Publish date: 2024-06-03

Gran Gran’s insensitivity toward Aang and lack of scenes with her grandchildren make her a much meaner and less likable character. And that’s without going into her hiding her waterbending scroll from Katara for most of her life — a decision understandably based in fear, but which still feels incongruous with her original characterization. Again, changes are inevitable and necessary when adapting anything, but Netflix’s live-action “Avatar” makes too many beloved characters unnecessarily cruel.

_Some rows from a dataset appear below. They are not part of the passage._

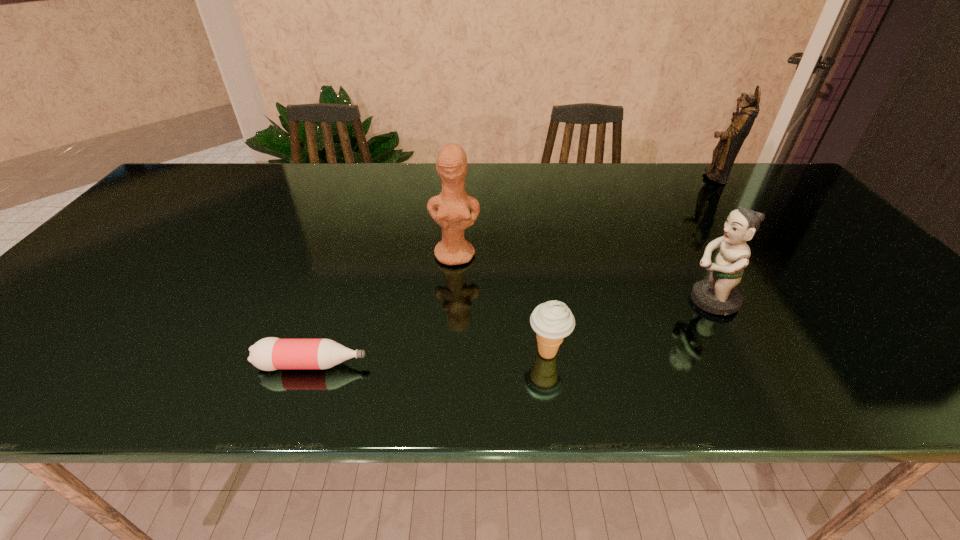 This screenshot has width=960, height=540. Find the location of `icecream at the near edge`. icecream at the near edge is located at coordinates (552, 321).

Locate an element on the screen. The image size is (960, 540). bottle that is at the near edge is located at coordinates (271, 353).

The height and width of the screenshot is (540, 960). What are the coordinates of `vacant space at the far edge` in the screenshot? It's located at (299, 170).

Locate an element on the screen. The width and height of the screenshot is (960, 540). free space at the near edge of the desktop is located at coordinates (503, 380).

Locate an element on the screen. vacant space at the left edge of the desktop is located at coordinates (117, 249).

Where is `vacant point at the right edge`? The height and width of the screenshot is (540, 960). vacant point at the right edge is located at coordinates (781, 221).

The width and height of the screenshot is (960, 540). In order to click on vacant space at the far right corner of the desktop in this screenshot , I will do `click(759, 176)`.

Where is `free space between the second nearest figurine and the third shortest object`? free space between the second nearest figurine and the third shortest object is located at coordinates (583, 278).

We see this again with King Bumi (Utkarsh Ambudkar), who’s downright derisive of Aang despite their past friendship. In the cartoon, he’s a firm believer in neutral jing, the idea that you shouldn’t force a fight until the time is right. In the Netflix version, he rants to Aang about war and challenges him to a duel to the death.

Avatars Kyoshi (Yvonne Chapman) and Kuruk (Meegwun Fairbrother) offer Aang very little sympathy, despite their own trials and the fact that his disappearance wasn’t his fault. Even Sokka and Katara’s father Hakoda (Joel Montgrand) is shown to be kind of mean. For as much as the Netflix adaptation seems interested in toning down characters’ more problematic qualities, it’s curiously willing to make those same characters vaguely unfeeling.